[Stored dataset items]
----
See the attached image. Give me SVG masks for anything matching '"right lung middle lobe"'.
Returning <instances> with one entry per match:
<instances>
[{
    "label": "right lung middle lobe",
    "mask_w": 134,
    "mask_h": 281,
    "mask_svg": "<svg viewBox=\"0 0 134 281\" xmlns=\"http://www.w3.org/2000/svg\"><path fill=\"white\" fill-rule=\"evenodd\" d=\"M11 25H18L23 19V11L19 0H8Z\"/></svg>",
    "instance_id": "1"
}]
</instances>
----
= Exercise description =
Every entry is to be restated exactly, with no line dropped.

= Solution to this task =
See the attached image. Give me SVG masks for anything matching '"right lung middle lobe"'.
Returning <instances> with one entry per match:
<instances>
[{
    "label": "right lung middle lobe",
    "mask_w": 134,
    "mask_h": 281,
    "mask_svg": "<svg viewBox=\"0 0 134 281\" xmlns=\"http://www.w3.org/2000/svg\"><path fill=\"white\" fill-rule=\"evenodd\" d=\"M11 25H18L23 19V11L19 0H8Z\"/></svg>",
    "instance_id": "1"
}]
</instances>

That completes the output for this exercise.